What is expected >> Find the string "HLAVNÉ" in the data, and copy out each line that has it.

[Data extracted from a collection]

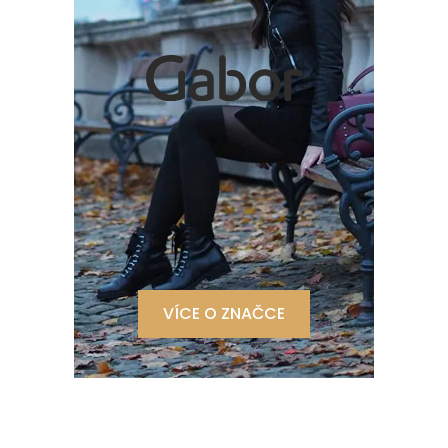
VÍCE O ZNAČCE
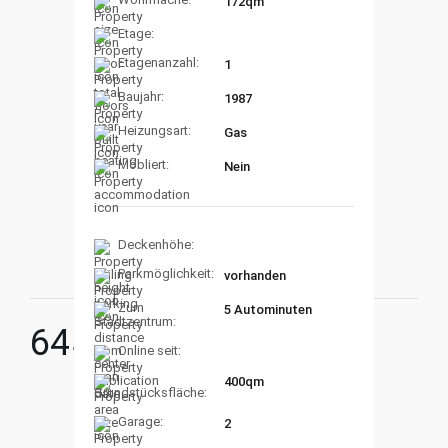
172qm
Etage:
Etagenanzahl:
1
Baujahr:
1987
Heizungsart:
Gas
Möbliert:
Nein
Deckenhöhe:
Parkmöglichkeit:
vorhanden
Zum
5 Autominuten
Stadtzentrum:
645.000
€
Online seit:
400qm
Grundstücksfläche:
Garage:
2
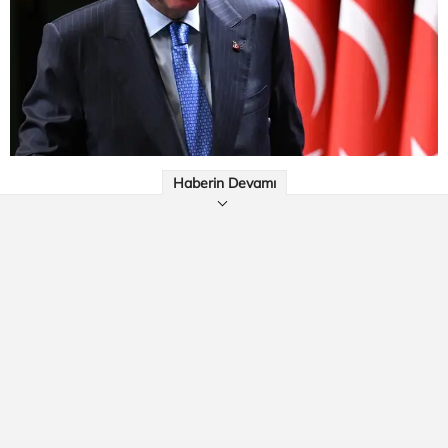
Haberin Devamı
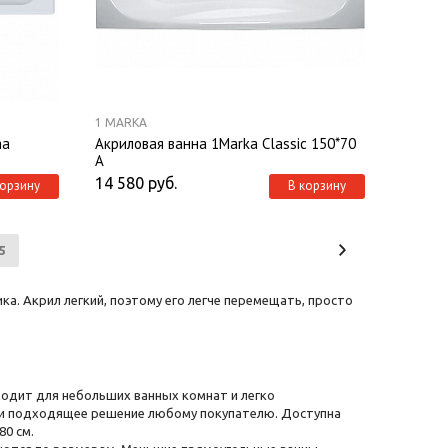
1 MARKA
ma
Акриловая ванна 1Marka Classic 150*70
А
14 580
руб.
корзину
В корзину
5
ка. Акрил легкий, поэтому его легче перемещать, просто
одит для небольших ванных комнат и легко
ти подходящее решение любому покупателю. Доступна
80 см.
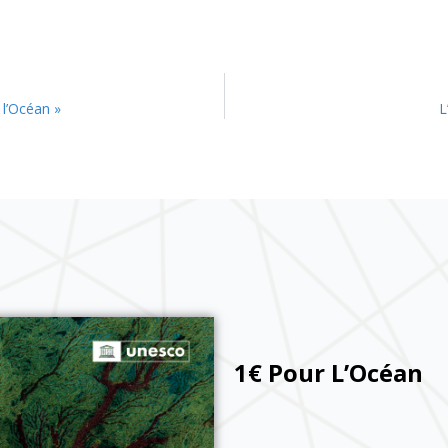
l’Océan »
L
1€ Pour L’Océan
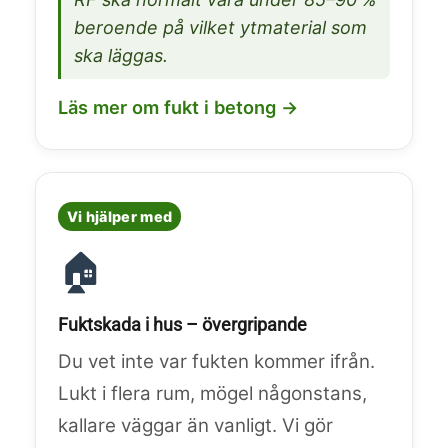
beroende på vilket ytmaterial som
ska läggas.
Läs mer om fukt i betong →
Vi hjälper med
🏠
Fuktskada i hus – övergripande
Du vet inte var fukten kommer ifrån.
Lukt i flera rum, mögel någonstans,
kallare väggar än vanligt. Vi gör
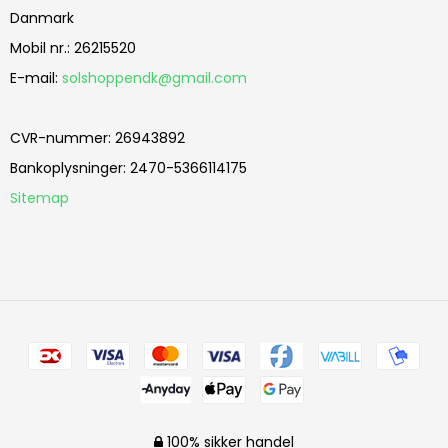
Danmark
Mobil nr.
:
26215520
E-mail
:
solshoppendk@gmail.com
CVR-nummer
:
26943892
Bankoplysninger
:
2470-5366114175
Sitemap
100% sikker handel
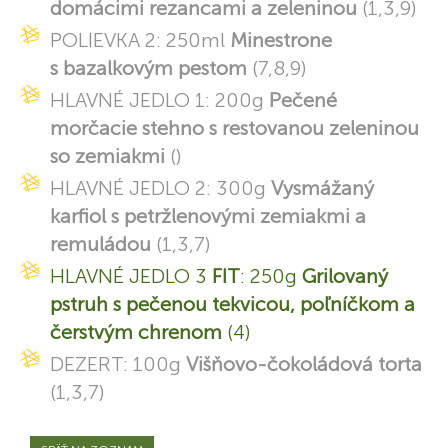
domácimi rezancami a zeleninou
(1,3,9)
POLIEVKA 2: 250ml
Minestrone
s bazalkovým pestom
(7,8,9)
HLAVNÉ JEDLO 1: 200g
Pečené
morčacie stehno s restovanou zeleninou
so zemiakmi
()
HLAVNÉ JEDLO 2: 300g
Vysmážaný
karfiol s petržlenovými zemiakmi a
remuládou
(1,3,7)
HLAVNÉ JEDLO 3
FIT
: 250g
Grilovaný
pstruh s pečenou tekvicou, poľníčkom a
čerstvým chrenom
(4)
DEZERT: 100g
Višňovo-čokoládová torta
(1,3,7)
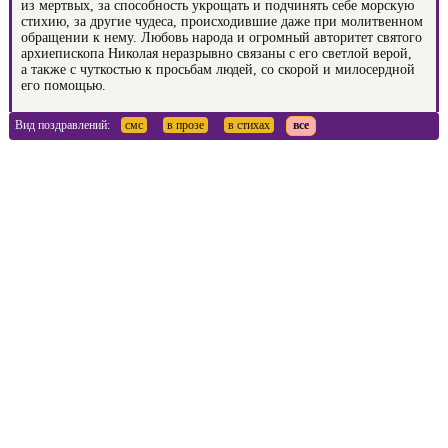
из мертвых, за способность укрощать и подчинять себе морскую
стихию, за другие чудеса, происходившие даже при молитвенном
обращении к нему. Любовь народа и огромный авторитет святого
архиепископа Николая неразрывно связаны с его светлой верой,
а также с чуткостью к просьбам людей, со скорой и милосердной
его помощью.
Вид поздравлений:
смс
в прозе
в стихах
все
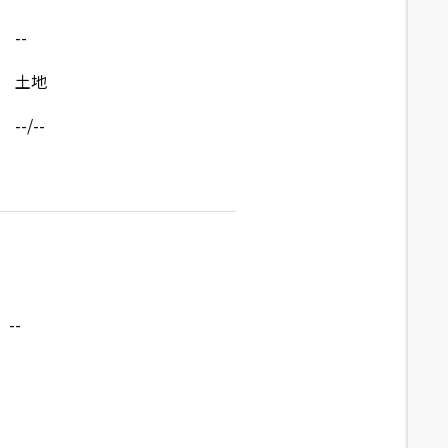
--
土地
--/--
--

Answer below >>
HLAVNÉ JEDLO 1: 200g
HLAVNÉ JEDLO 2: 300g
HLAVNÉ JEDLO 3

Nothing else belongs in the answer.